Assigned task :: Beginning with the line that contains "DIREKTNOTER", retype the entries below exactly, ending with the line that contains "Eagle Show Landskron Castle". Leave out any pictures.

━━━━━━━━━━━━━━━━━━━━

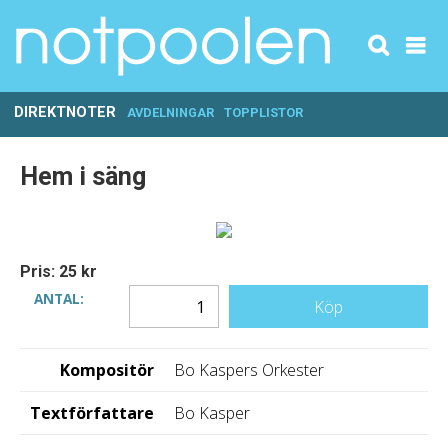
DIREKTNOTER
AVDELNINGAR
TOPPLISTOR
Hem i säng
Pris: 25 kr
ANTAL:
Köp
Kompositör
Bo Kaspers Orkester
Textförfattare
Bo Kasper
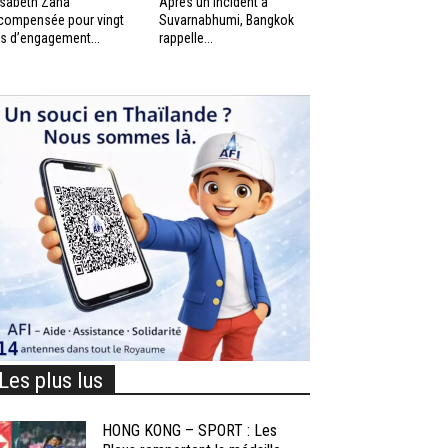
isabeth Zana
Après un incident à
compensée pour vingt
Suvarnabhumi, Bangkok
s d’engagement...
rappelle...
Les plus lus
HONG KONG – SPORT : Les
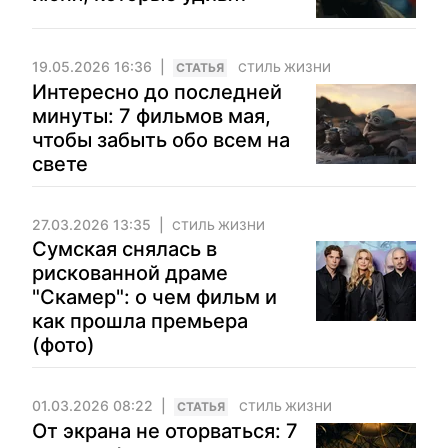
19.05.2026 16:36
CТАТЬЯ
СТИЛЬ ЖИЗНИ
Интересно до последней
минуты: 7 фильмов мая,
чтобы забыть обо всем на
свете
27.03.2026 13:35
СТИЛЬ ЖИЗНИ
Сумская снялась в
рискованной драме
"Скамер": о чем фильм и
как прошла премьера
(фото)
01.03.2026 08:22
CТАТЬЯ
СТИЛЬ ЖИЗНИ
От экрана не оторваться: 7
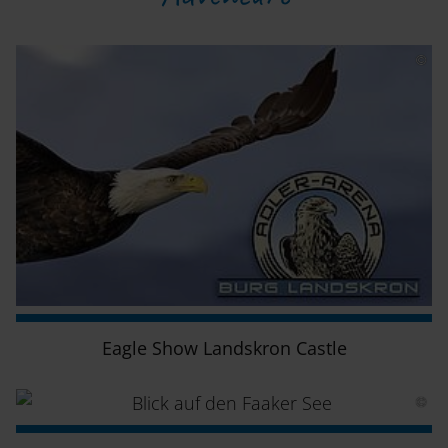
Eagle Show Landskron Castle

━━━━━━━━━━━━━━━━━━━━

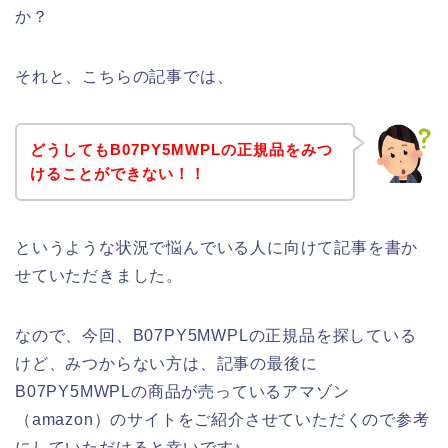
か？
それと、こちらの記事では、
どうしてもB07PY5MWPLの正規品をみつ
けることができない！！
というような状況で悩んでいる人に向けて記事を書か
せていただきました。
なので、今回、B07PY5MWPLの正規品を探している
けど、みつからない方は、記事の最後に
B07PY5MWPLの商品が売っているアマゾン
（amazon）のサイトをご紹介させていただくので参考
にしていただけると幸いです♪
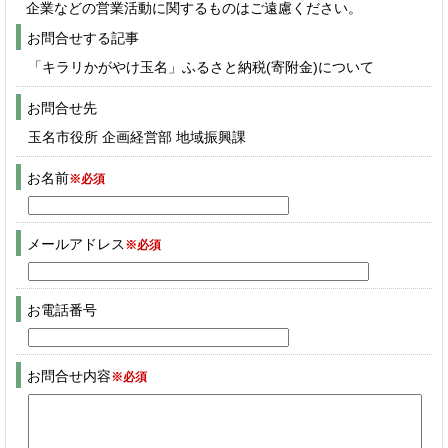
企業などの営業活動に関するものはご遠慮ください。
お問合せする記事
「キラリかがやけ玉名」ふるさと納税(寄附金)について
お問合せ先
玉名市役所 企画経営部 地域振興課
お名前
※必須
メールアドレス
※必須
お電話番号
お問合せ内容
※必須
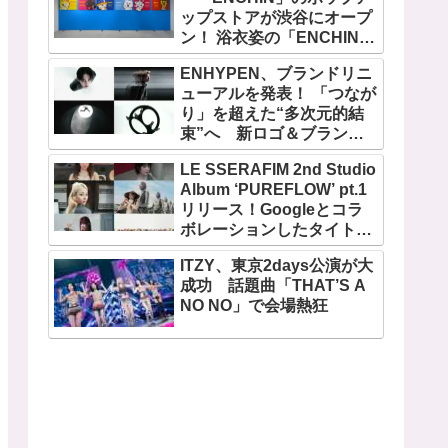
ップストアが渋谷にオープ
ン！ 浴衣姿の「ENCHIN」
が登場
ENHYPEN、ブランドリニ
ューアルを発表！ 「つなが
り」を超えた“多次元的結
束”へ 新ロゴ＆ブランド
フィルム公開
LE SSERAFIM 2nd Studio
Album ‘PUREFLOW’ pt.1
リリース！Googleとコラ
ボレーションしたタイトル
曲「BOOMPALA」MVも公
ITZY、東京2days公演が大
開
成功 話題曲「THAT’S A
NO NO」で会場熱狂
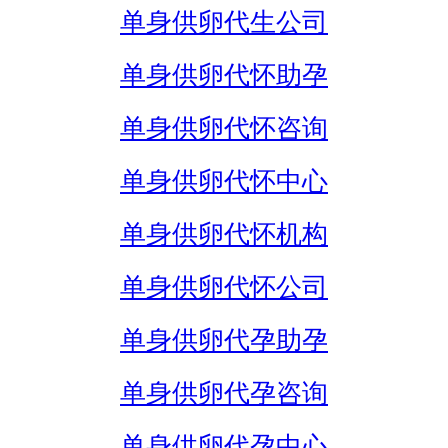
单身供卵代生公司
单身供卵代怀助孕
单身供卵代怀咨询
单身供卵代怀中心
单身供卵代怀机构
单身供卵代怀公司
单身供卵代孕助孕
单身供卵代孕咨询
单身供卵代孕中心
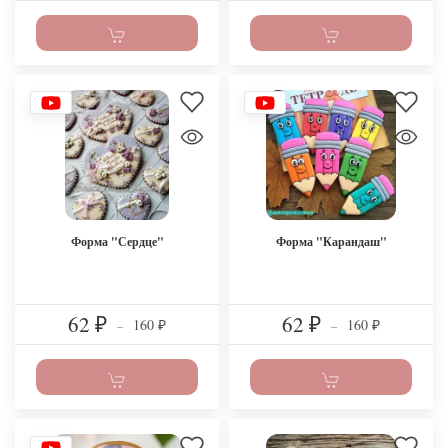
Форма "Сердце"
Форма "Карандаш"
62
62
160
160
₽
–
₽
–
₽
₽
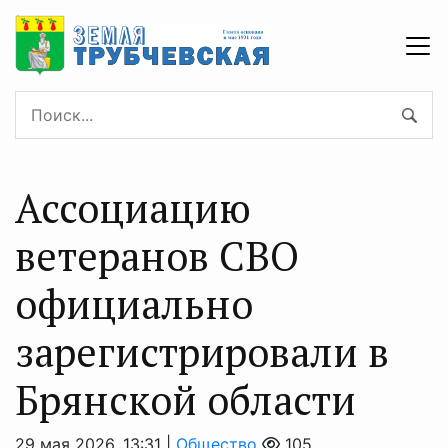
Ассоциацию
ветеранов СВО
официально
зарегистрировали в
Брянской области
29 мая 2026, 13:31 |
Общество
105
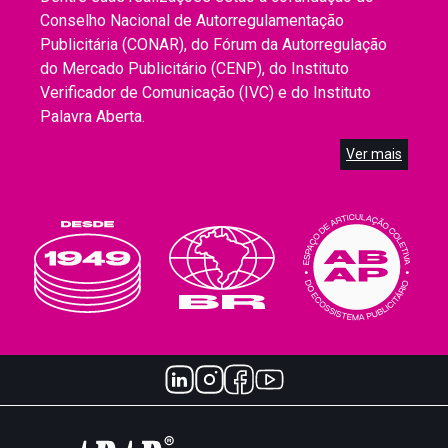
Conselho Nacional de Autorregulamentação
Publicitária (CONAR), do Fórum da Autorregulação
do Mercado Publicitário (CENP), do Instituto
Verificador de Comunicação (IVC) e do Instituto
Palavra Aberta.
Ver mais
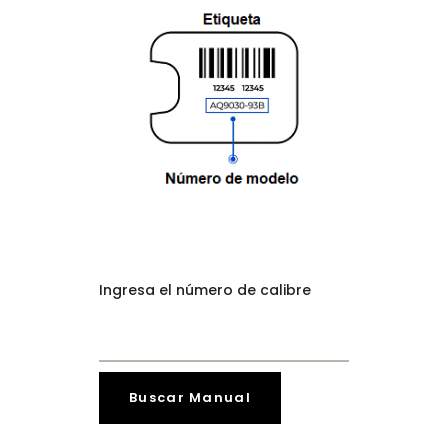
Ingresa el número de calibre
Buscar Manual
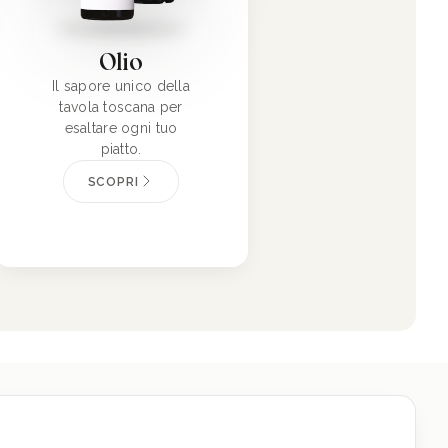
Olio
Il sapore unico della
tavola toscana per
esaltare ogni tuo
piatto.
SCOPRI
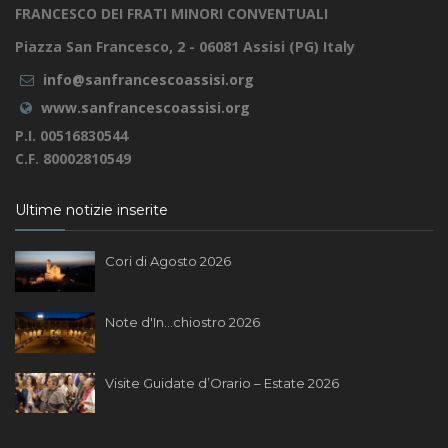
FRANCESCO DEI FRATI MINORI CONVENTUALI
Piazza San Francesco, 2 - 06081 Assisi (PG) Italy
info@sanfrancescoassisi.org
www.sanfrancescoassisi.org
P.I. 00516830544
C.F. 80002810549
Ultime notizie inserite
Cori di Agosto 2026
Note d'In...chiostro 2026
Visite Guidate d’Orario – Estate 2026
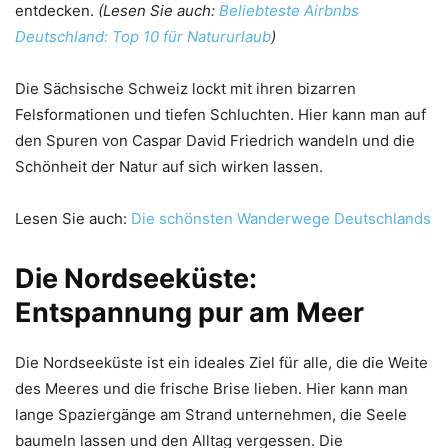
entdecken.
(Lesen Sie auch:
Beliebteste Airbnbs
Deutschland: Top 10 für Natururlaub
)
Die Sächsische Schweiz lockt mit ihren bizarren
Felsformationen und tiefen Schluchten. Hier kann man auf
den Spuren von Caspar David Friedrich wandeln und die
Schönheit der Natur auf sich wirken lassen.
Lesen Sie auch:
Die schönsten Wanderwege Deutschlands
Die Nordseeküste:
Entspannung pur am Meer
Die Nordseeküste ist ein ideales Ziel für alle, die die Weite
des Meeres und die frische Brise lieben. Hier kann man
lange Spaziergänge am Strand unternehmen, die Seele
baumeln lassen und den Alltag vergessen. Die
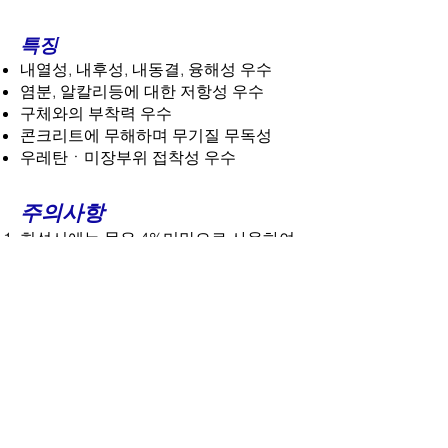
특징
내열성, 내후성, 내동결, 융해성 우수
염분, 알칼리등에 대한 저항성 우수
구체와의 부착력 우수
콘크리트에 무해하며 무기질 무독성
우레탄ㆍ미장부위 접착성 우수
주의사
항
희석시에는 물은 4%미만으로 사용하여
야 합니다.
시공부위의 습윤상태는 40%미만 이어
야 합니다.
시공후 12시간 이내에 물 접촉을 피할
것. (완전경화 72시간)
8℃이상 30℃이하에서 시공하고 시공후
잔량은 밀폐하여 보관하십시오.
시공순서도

━━━━━━━━━━━━━━━━━━━━

Your response ::
DIREKTNOTER
AVDELNINGAR
TOPPLISTOR
Hem i säng
Pris: 25 kr
ANTAL:
Köp
Kompositör
Bo Kaspers Orkester
Textförfattare
Bo Kasper
isabeth Zana
Après un incident à
compensée pour vingt
Suvarnabhumi, Bangkok
s d’engagement...
rappelle...
Les plus lus
HONG KONG – SPORT : Les
19.05.2026 16:36
CТАТЬЯ
СТИЛЬ ЖИЗНИ
Интересно до последней
минуты: 7 фильмов мая,
чтобы забыть обо всем на
свете
27.03.2026 13:35
СТИЛЬ ЖИЗНИ
Сумская снялась в
рискованной драме
"Скамер": о чем фильм и
как прошла премьера
(фото)
01.03.2026 08:22
CТАТЬЯ
СТИЛЬ ЖИЗНИ
От экрана не оторваться: 7
Eagle Show Landskron Castle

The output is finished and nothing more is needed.